On the first open house, over 4,000 attendees completed an accompanying survey and overwhelmingly responded that they would prefer the new community center remain in the same location as the existing one when presented with six sites of possible redevelopment around the lake. Although the new community center has a much larger footprint than the current facility, most of the existing park amenities that adjoin the redevelopment area – tennis courts, playgrounds, a boathouse and a swimming beach – will remain intact according to community recommendations gleaned from the second online open house. A sycamore-lined driveway connecting the community center and its main east entrance to East Green Lake Drive North will also be left intact. The existing playground and car park will however be redeveloped to make way for the new building and a large lawn which currently borders the playground will disappear completely.

site plan of a future gathering space with different activity zones
Level 1 floor plan (Miller Hull Partnership/Courtesy of Seattle Parks and Recreation)
community center floor plan
Level 2 floor plan (Miller Hull Partnership/Courtesy of Seattle Parks and Recreation)

As for the community center itself, the building will be bisected by a burgeoning “welcome room” with two pools, a spa, changing rooms and a party room on one side and a sports, a playground, a child care space, a sanitation station, and large activity space on the other. The second level will include a multipurpose event space with lake views and a panoramic terrace as well as a suite of dedicated activity rooms. Directly across from the park trail and swimming beach on the west side of the center facing the lake will be a large outdoor “community porch” and boardwalk. Also outside will be a new nature-themed adventure playground to the north of the new building and new basketball courts, exercise equipment, bocce courts and outdoor courts. air. table tennis tables to the south and east.

Ideas for additional gear are being solicited through a poll generated for the third online open house, which ends on December 4. That being said, some elements will likely be changed and tweaked as the redevelopment plan progresses from the original planning. phase and in the schematic design stage.

According to a project schedule shared by SPR, the design and permitting process will last until 2023, followed by a tendering phase.

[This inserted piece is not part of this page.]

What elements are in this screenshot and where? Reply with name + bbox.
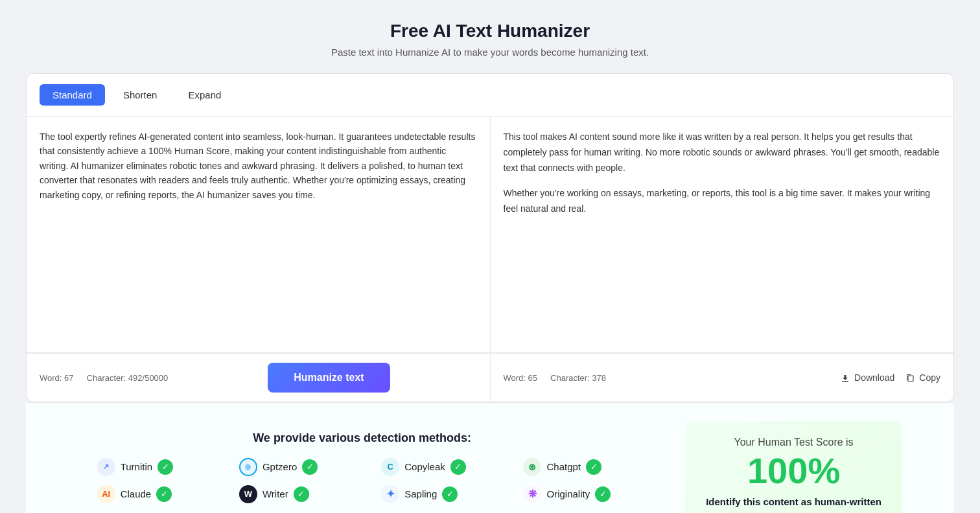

If the schedule holds, construction will begin in 2024 with an expected opening date of 2026. As indicated on the redevelopment and stabilization project websitebeyond the $1 million in funding secured to perform site analysis and begin initial design work, “the remaining dollars to complete the design and build the new center and pool have yet to be identified” .

As the Time pointed out, in 2017 the Parks Department floated the idea of ​​starting a public-private partnership with a non-profit operator, such as the YMCA, to help pay the heavy bill of replacing the aging Green Lake Community Center. Park. This idea, however, was finally shot down by community members concerned about the privatization of one of Seattle’s most valued public assets.